Material provided:

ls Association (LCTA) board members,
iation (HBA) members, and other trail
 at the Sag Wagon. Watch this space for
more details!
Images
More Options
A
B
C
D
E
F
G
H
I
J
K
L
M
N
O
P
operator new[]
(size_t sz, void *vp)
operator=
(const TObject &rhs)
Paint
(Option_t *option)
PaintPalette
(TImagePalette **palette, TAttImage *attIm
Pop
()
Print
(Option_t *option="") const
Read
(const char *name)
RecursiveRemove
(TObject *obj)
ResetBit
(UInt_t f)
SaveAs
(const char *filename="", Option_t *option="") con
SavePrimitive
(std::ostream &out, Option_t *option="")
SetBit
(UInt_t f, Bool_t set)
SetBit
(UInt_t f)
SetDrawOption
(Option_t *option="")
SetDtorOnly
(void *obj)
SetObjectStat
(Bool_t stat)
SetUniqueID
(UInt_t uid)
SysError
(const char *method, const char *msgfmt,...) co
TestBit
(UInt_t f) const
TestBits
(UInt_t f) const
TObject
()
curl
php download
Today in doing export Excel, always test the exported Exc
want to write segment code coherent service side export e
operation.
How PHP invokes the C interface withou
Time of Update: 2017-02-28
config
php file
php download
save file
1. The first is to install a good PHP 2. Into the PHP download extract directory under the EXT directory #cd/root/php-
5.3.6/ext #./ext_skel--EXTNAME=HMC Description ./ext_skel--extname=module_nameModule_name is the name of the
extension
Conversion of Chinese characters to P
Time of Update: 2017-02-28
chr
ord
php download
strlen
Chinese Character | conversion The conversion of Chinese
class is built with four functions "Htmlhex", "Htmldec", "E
--
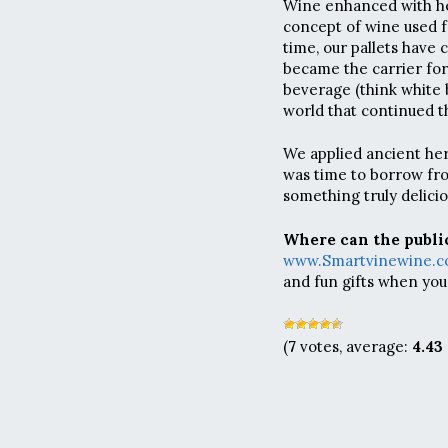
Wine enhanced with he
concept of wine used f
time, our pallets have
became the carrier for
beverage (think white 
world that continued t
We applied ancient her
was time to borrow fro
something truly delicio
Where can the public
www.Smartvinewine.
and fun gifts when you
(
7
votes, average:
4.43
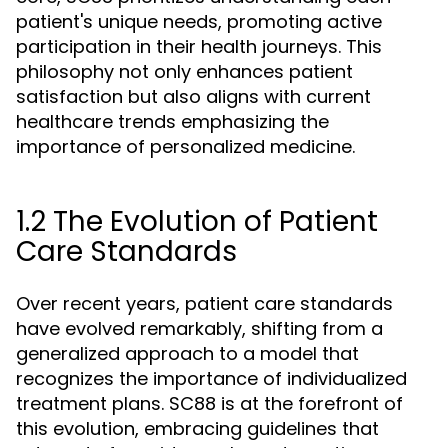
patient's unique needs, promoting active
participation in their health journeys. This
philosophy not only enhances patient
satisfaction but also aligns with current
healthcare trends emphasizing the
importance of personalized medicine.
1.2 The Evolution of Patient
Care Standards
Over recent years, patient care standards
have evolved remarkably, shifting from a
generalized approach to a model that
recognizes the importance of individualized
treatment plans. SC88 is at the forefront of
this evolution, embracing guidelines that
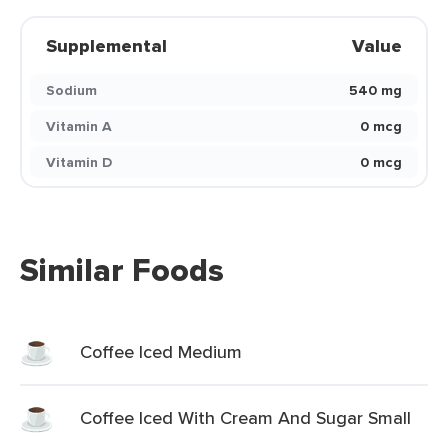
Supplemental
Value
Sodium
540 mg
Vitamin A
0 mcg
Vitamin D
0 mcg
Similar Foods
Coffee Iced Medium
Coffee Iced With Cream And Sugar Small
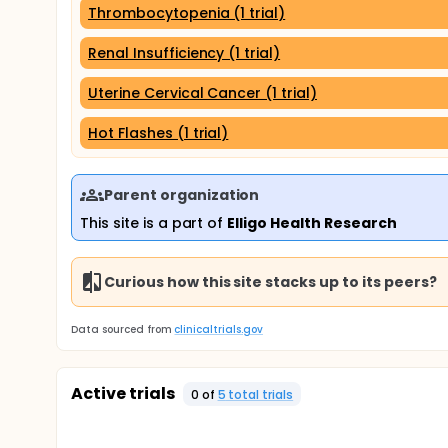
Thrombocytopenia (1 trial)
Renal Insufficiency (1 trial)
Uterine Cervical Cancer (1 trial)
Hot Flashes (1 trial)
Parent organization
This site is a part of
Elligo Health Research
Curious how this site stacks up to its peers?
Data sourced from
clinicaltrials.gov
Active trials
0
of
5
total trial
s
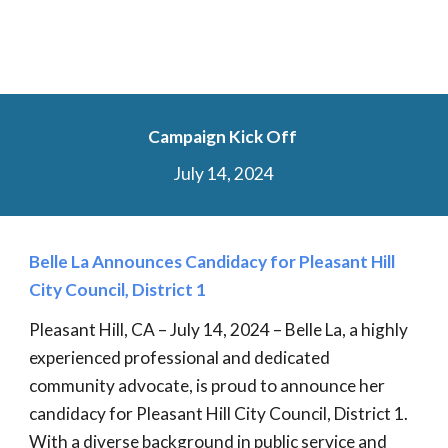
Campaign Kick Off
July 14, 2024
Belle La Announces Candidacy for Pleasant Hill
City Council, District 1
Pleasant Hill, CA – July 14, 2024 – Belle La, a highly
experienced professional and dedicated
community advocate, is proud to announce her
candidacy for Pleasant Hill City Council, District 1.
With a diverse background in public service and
--
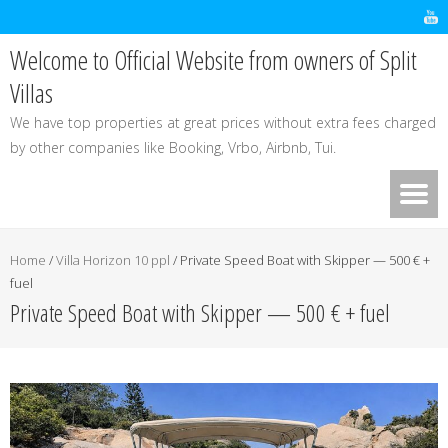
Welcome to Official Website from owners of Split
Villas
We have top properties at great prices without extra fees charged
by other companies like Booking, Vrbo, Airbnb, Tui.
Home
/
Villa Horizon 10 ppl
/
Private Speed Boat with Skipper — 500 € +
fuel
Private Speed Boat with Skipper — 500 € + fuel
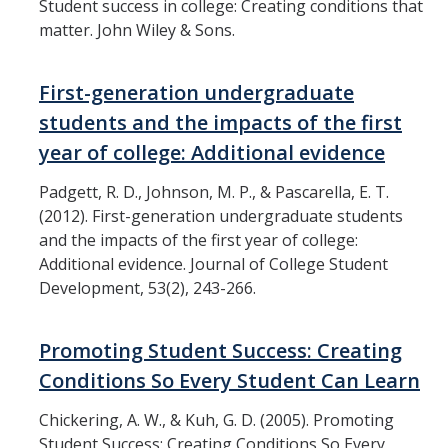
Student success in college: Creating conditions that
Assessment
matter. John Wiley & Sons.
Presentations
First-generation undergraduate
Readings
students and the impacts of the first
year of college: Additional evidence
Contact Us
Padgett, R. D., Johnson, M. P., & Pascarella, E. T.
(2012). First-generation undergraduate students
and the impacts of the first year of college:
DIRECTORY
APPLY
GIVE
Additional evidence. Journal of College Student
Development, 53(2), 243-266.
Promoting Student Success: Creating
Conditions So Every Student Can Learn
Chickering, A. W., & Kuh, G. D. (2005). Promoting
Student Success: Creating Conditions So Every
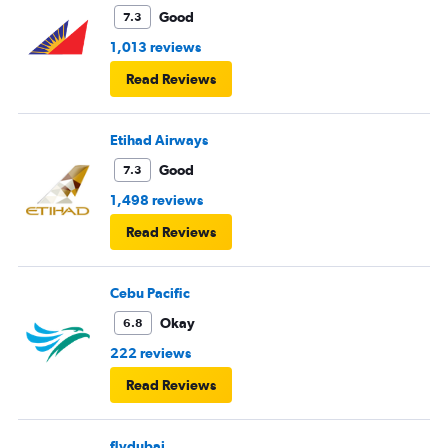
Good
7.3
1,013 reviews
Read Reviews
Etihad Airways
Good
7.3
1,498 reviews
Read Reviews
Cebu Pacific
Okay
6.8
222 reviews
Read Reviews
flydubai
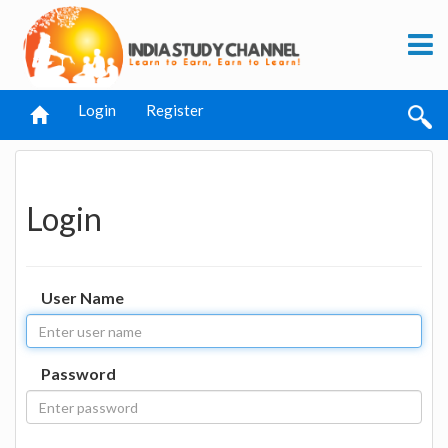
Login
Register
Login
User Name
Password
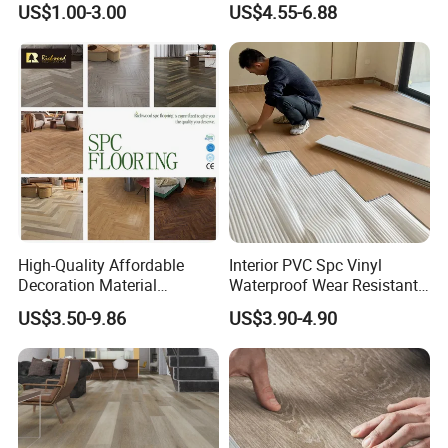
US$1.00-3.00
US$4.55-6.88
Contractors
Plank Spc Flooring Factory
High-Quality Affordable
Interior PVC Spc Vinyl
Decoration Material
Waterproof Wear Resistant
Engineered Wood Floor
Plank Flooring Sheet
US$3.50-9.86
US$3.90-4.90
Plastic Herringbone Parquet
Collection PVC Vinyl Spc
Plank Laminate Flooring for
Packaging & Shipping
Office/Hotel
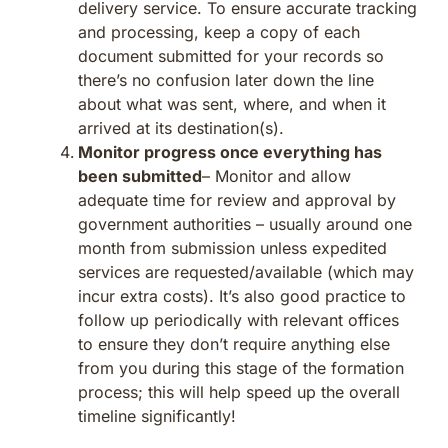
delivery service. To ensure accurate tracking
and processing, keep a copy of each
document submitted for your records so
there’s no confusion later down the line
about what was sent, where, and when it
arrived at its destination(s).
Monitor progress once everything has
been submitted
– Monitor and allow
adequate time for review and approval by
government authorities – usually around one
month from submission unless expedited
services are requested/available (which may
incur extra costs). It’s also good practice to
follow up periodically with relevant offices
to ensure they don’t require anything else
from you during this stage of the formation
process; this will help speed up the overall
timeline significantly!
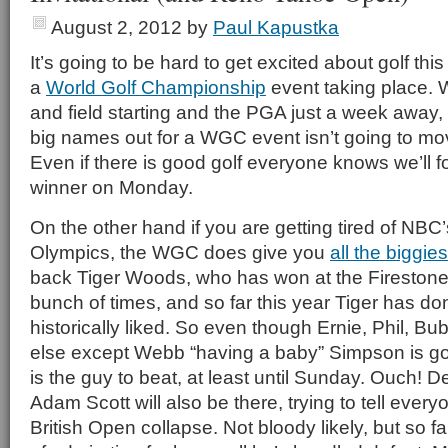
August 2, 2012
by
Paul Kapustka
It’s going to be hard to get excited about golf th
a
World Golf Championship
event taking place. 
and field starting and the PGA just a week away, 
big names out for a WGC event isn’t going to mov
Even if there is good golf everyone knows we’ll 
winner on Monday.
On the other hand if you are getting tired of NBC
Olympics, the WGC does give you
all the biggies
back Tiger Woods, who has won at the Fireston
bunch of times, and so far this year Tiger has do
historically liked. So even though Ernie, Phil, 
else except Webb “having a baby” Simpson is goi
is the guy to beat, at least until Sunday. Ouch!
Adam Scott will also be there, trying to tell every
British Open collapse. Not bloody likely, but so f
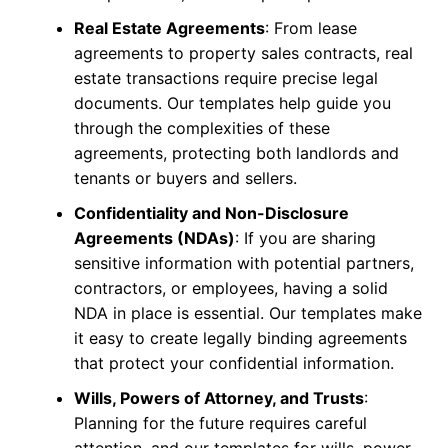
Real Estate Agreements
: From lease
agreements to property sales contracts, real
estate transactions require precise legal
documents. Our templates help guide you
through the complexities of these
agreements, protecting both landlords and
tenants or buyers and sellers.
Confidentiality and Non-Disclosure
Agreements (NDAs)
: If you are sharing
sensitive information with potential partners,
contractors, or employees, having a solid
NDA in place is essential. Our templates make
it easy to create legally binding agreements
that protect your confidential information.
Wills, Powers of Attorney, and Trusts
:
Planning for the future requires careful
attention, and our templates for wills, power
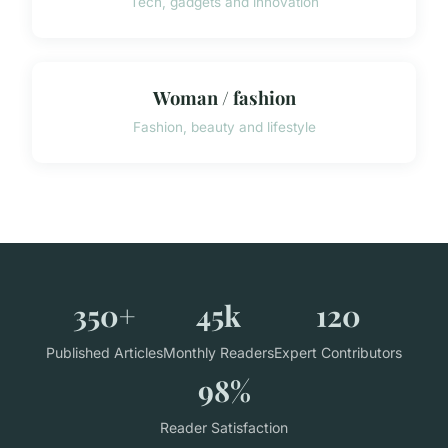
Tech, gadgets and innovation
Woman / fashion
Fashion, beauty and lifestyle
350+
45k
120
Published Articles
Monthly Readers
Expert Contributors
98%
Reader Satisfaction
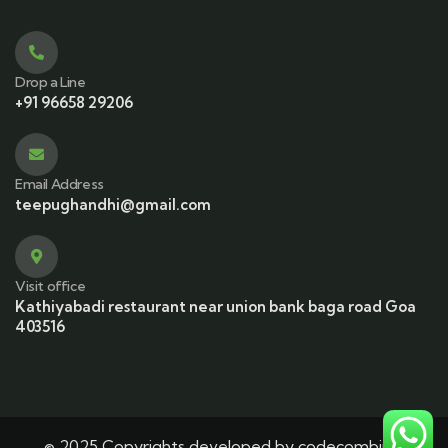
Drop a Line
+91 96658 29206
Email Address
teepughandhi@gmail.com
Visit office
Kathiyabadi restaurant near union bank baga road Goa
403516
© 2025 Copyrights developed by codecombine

Exercise: Out of the listing above, reproduce exactly the lines from the one with "How PHP invokes the C interface withou" up to and including the one with "class is built".

Task result:
How PHP invokes the C interface withou
Time of Update: 2017-02-28
config
php file
php download
save file
1. The first is to install a good PHP 2. Into the PHP download extract directory under the EXT directory #cd/root/php-
5.3.6/ext #./ext_skel--EXTNAME=HMC Description ./ext_skel--extname=module_nameModule_name is the name of the
extension
Conversion of Chinese characters to P
Time of Update: 2017-02-28
chr
ord
php download
strlen
Chinese Character | conversion The conversion of Chinese
class is built with four functions "Htmlhex", "Htmldec", "E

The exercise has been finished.